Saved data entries
'''
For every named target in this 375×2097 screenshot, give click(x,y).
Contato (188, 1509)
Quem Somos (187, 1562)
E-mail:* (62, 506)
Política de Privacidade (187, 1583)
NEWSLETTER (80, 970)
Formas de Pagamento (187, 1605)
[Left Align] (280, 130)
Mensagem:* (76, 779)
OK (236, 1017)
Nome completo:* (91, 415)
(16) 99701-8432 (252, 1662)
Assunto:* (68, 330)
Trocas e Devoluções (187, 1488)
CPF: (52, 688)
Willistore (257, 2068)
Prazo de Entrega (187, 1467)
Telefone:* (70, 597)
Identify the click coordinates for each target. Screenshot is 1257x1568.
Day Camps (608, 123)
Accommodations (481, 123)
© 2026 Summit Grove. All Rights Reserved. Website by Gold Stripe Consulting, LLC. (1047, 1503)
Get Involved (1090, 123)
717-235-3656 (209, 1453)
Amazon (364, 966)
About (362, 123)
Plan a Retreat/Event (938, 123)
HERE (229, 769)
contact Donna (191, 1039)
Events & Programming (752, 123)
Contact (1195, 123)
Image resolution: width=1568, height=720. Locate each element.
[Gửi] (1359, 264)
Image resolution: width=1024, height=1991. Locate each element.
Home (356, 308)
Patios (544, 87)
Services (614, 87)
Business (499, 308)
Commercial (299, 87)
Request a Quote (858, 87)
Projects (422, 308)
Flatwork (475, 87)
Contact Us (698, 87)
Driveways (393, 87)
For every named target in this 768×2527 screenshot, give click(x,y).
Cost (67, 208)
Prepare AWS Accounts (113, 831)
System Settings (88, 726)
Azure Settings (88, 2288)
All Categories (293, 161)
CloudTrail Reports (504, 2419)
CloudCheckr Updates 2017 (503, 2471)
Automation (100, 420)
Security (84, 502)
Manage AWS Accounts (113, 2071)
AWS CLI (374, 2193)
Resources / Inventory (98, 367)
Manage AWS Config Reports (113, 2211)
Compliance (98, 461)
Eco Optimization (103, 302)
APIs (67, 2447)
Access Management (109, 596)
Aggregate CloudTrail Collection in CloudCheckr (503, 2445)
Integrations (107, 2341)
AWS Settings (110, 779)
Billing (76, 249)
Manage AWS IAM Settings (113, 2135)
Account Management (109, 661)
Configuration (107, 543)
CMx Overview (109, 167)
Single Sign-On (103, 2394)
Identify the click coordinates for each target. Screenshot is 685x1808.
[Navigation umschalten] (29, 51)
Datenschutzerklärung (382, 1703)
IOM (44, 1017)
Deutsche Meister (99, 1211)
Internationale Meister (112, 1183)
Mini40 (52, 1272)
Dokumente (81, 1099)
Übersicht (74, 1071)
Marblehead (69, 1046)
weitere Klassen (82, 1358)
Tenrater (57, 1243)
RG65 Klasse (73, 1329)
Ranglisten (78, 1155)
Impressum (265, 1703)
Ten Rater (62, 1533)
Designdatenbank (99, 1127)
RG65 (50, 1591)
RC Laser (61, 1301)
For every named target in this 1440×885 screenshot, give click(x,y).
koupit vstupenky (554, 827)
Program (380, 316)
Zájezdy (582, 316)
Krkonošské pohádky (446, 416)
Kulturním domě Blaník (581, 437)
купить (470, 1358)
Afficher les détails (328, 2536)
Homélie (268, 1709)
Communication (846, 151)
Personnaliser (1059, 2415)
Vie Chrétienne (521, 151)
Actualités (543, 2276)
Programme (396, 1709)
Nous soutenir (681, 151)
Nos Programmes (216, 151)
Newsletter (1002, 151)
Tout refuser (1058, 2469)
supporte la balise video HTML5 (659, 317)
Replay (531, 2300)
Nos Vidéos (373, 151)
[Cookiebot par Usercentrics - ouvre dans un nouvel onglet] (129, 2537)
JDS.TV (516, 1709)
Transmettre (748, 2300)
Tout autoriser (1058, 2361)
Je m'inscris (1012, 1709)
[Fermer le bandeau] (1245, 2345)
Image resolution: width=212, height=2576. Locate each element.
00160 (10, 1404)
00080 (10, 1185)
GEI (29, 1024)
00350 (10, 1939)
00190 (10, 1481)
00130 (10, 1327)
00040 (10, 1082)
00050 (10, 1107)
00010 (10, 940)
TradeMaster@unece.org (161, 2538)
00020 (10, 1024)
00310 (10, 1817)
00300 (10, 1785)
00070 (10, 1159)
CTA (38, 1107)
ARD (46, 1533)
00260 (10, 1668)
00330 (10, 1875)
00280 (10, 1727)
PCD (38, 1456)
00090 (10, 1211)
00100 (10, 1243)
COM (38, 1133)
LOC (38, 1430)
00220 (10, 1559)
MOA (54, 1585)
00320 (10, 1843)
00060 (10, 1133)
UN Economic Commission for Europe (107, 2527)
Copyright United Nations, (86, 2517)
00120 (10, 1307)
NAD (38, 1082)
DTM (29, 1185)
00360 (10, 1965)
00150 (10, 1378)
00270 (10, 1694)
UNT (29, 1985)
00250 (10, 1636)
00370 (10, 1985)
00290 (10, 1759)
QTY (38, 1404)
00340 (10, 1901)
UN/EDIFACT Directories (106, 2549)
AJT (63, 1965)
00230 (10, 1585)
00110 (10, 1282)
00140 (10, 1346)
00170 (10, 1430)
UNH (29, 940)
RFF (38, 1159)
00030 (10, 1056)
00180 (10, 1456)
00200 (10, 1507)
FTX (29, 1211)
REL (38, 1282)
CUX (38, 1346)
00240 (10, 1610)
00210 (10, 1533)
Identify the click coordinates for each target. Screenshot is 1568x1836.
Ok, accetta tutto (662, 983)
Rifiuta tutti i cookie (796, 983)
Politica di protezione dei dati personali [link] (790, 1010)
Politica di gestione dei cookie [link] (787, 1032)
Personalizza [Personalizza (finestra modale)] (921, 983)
'''
**WHAT IS EXPECTED:**
Tally up how many lines in the records contain the string "CloudTrail". Answer with that figure only.

**REPLY:**
2